# New Element



## jahan (Sep 7, 2007)

There is apparently a NEW element being explored, just now, by the world's top physicists!

I am SO OVERWHELMED; I thought I must post the quote from the scientific journal!

“ This is the discovery of the heaviest element yet known to science. The new element, Governmentium (Gv) has one neuron, 25 assistant neurons, 85 deputy neurons, and 198 assistant deputy neurons, giving it an atomic mass of 312.

These 312 particles are held together by forces called morons, which are surrounded by vast quantities of lepton-like particles called peons. Since Governmentium has no electrons, it is inert; however, it can be detected, because it impedes every reaction with which it comes into contact.

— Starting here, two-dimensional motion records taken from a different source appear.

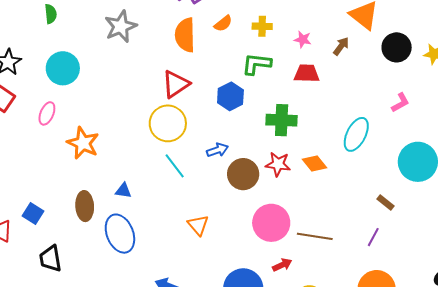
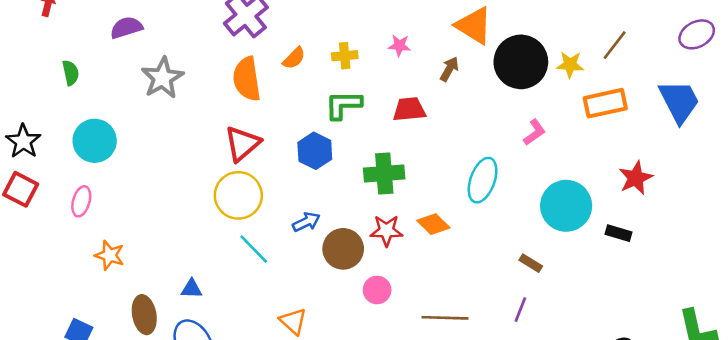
pink star: (303, 39) -> (399, 46), moved
black circle: (397, 47) -> (521, 62), size x1.4
orange star: (83, 143) -> (110, 255), moved, size x0.7
pink circle: (271, 223) -> (377, 290), moved, size x0.6

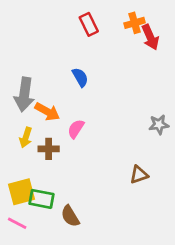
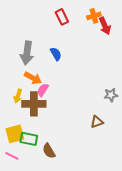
gray arrow: (24, 94) -> (27, 53), moved
gray star: (159, 125) -> (111, 95), moved
pink semicircle: (76, 129) -> (43, 90), moved
brown cross: (49, 149) -> (34, 104), size x1.6

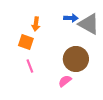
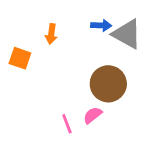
orange square: (26, 42) -> (20, 58), moved
pink line: (30, 66) -> (67, 124), moved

A minute amount of Governmentium can cause a reaction that would normally take less than a second or two to take from four days to four years to complete. Governmentium has a normal half-life of 2-6 years, it does not decay, but instead undergoes a reorganization in which a portion of the assistant neurons and deputy neurons exchange places. In fact, Governmentium’s mass will actually increase over time, since each reorganization will cause more morons to become neurons, forming isadopes.

This characteristic of moron promotion suggests that Governmentium is formed whenever morons reach a critical concentration. This hypothetical quantity is referred to as critical morass. When catalyzed with money, Governmentium becomes Administration, an element that radiates just as much energy as Governmentium since it has half as many peons but twice as many morons…….” Respectfully submitted: Dr. Greg Evensen, and DJ “Honeycutt” MD (Moron Detector)*

:lol:


----------



## The Naturalist (Oct 13, 2007)

A student told me this the other day - Chuck Norris destroyed the Periodic Table of Elements.....He only believes in the Element of Surprise!


----------



## jahan (Sep 7, 2007)

The Naturalist said:


> A student told me this the other day - Chuck Norris destroyed the Periodic Table of Elements.....He only believes in the Element of Surprise!


Nice! :lol:


----------



## lehi (Sep 13, 2007)

Jesus may have walked on water....but chuck norris can swim through land.


----------